1. ## Cauchy Criterion

Theorem. If $f$ is Riemann integrable then its Riemann sums satisfy the Cauchy Criterion for the existence of the integral.

Cauchy Criterion: For every $\epsilon >0$, there exists $\delta >0$ such that if $P$ is a partition of $[a,b]$, with $||P|| < \delta$ and $\mathcal{R}_{1}(f,P)$ and $\mathcal{R}_{2}(f,P)$ are Riemann sums of $f$ on $P$, then $|\mathcal{R}_{1}(f,P)-\mathcal{R}_{2}(f,P)| < \epsilon$.

Proof.
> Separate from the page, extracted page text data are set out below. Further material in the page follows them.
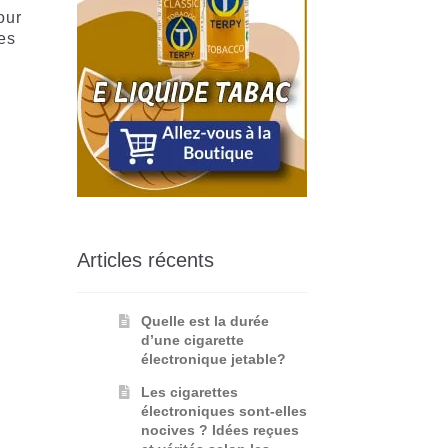
our
es
Articles récents
Quelle est la durée
d’une cigarette
électronique jetable?
Les cigarettes
électroniques sont-elles
nocives ? Idées reçues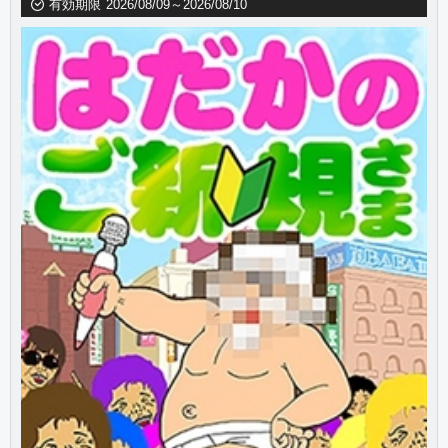
有効期限
2026/08/09～2026/08/10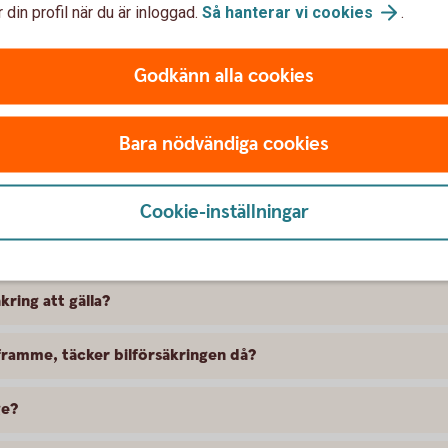
 din profil när du är inloggad.
Så hanterar vi
cookies
.
Godkänn alla cookies
Bara nödvändiga cookies
t försäkra Citroen
Cookie-inställningar
 skillnad på försäkringarna?
kring att gälla?
ramme, täcker bilförsäkringen då?
ge?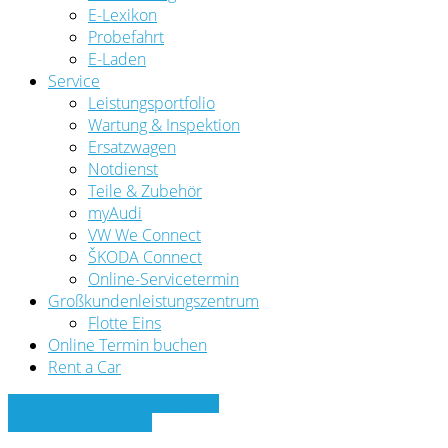
E-Lexikon
Probefahrt
E-Laden
Service
Leistungsportfolio
Wartung & Inspektion
Ersatzwagen
Notdienst
Teile & Zubehör
myAudi
VW We Connect
ŠKODA Connect
Online-Servicetermin
Großkundenleistungszentrum
Flotte Eins
Online Termin buchen
Rent a Car
» Zurück zu den Suchergebnissen
» Fahrzeug Detailsuche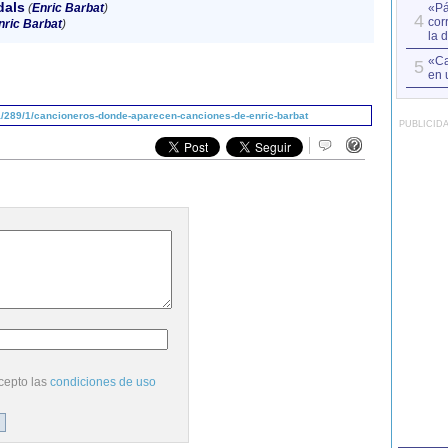
dals
(
Enric Barbat
)
«Pá
4
cor
nric Barbat
)
la 
«Ca
5
en 
/289/1/cancioneros-donde-aparecen-canciones-de-enric-barbat
PUBLICID
cepto las
condiciones de uso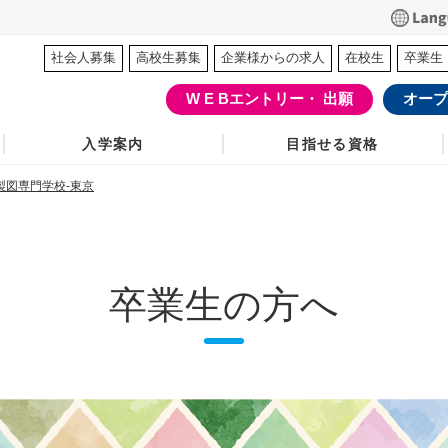
社会人募集
高校生募集
企業様からの求人
在校生
卒業生
W E Bエントリー・ 出願
オープ
入学案内
目指せる資格
製図専門学校-東京
卒業生の方へ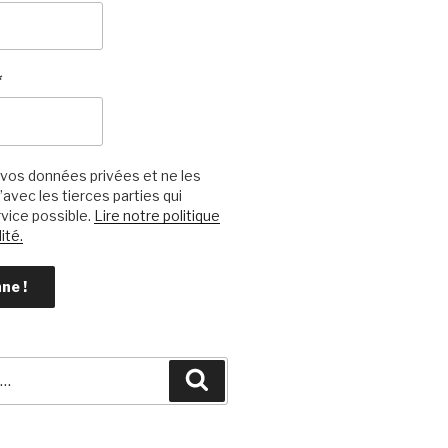
*
vos données privées et ne les
avec les tierces parties qui
vice possible.
Lire notre politique
ité.
Recherche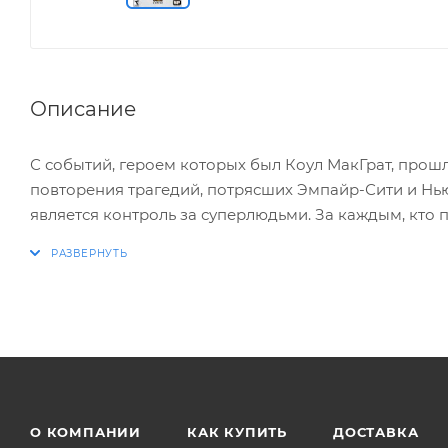
Описание
С событий, героем которых был Коул МакГрат, прошл
повторения трагедий, потрясших Эмпайр-Сити и Нью
является контроль за суперлюдьми. За каждым, кто 
Обнаружив, что обладает сверхспособностями, Делси
– спасти тех, кто ему дорог, а решения, которые ем
ОСОБЕННОСТИ ИГРЫ:
* Новый герой с богатым арсеналом индивидуальн
* Принимаемые игроком решения влияют на реак
О КОМПАНИИ
КАК КУПИТЬ
ДОСТАВКА
* Новая система управления гарантирует удобство 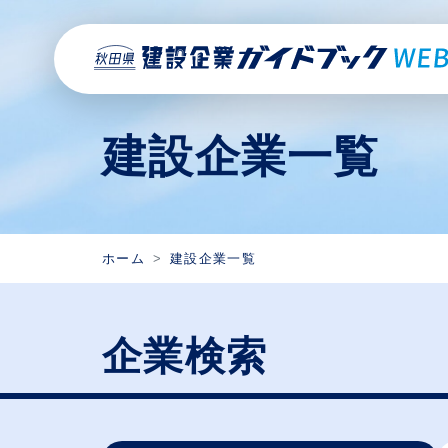
建設企業一覧
ホーム
建設企業一覧
企業検索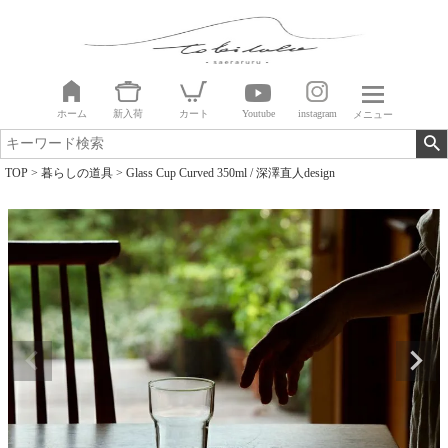
ホーム
新入荷
カート
Youtube
instagram
メニュー
TOP
暮らしの道具
Glass Cup Curved 350ml / 深澤直人design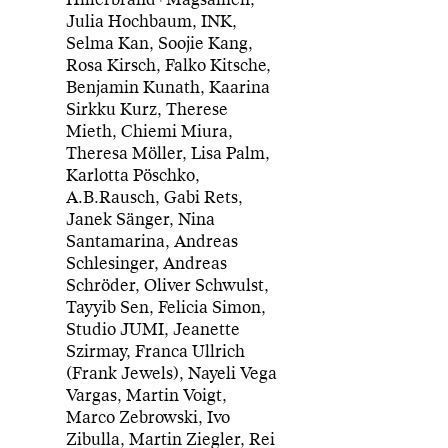
Julia Hochbaum, INK,
Selma Kan, Soojie Kang,
Rosa Kirsch, Falko Kitsche,
Benjamin Kunath, Kaarina
Sirkku Kurz, Therese
Mieth, Chiemi Miura,
Theresa Möller, Lisa Palm,
Karlotta Pöschko,
A.B.Rausch, Gabi Rets,
Janek Sänger, Nina
Santamarina, Andreas
Schlesinger, Andreas
Schröder, Oliver Schwulst,
Tayyib Sen, Felicia Simon,
Studio JUMI, Jeanette
Szirmay, Franca Ullrich
(Frank Jewels), Nayeli Vega
Vargas, Martin Voigt,
Marco Zebrowski, Ivo
Zibulla, Martin Ziegler, Rei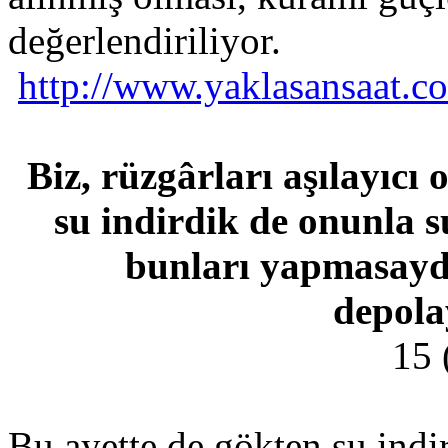
değerlendiriliyor.
http://www.yaklasansaat.c
Biz, rüzgârları aşılayıcı
su indirdik de onunla su
bunları yapmasaydık
depola
15 
Bu ayette de gökten su indi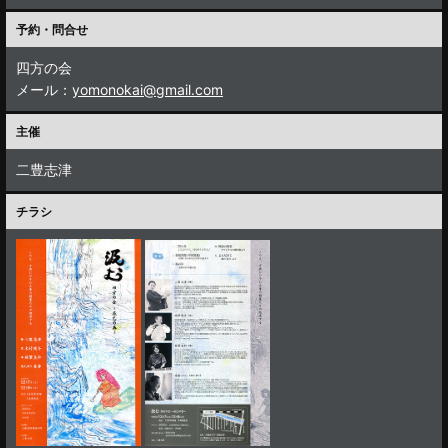
予約・問合せ
四方の会
メール：
yomonokai@gmail.com
主催
二豊志津
チラシ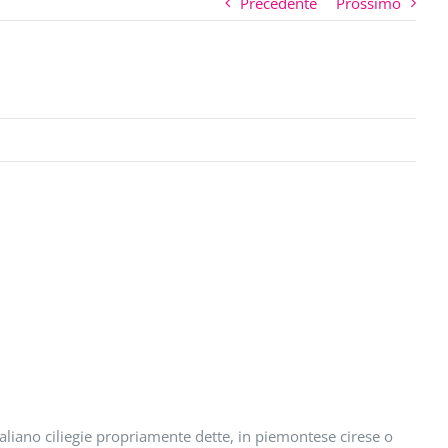
Precedente
Prossimo
italiano ciliegie propriamente dette, in piemontese cirese o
Suppose $f$ is Riemann integrable on $[a,b]$. Then for all $\epsilon>0$, there exists $\delta >0$ such that $|\mathcal{R}(f,P)-I| < \epsilon$ whenever $\mathcal{R}(f,P)$ is a Riemann sum for $f$ corresponding to a partition of $[a,b]$. Thus $|\mathcal{R}_{1}(f,P)-I| < \epsilon/2$ and $|\mathcal{R}_{2}(f,P)-I| < \epsilon/2$. Hence $|\mathcal{R}_{1}(f,P)- \mathcal{R}_{2}(f,P)| < \epsilon$. $\diamond$

Correct?

Also could we replace $\mathcal{R}_{1}(f,P)$ and $\mathcal{R}_{2}(f,P)$ with $\mathcal{U}(f,P)$ and $\mathcal{L}(f,P)$. And so the inequality would then be: $|\mathcal{U}(f,P)-\mathcal{L}(f,P)| < \epsilon$? Because these are not necessarily Riemann sums.

2. Basically $\epsilon/2$ was arbitrary.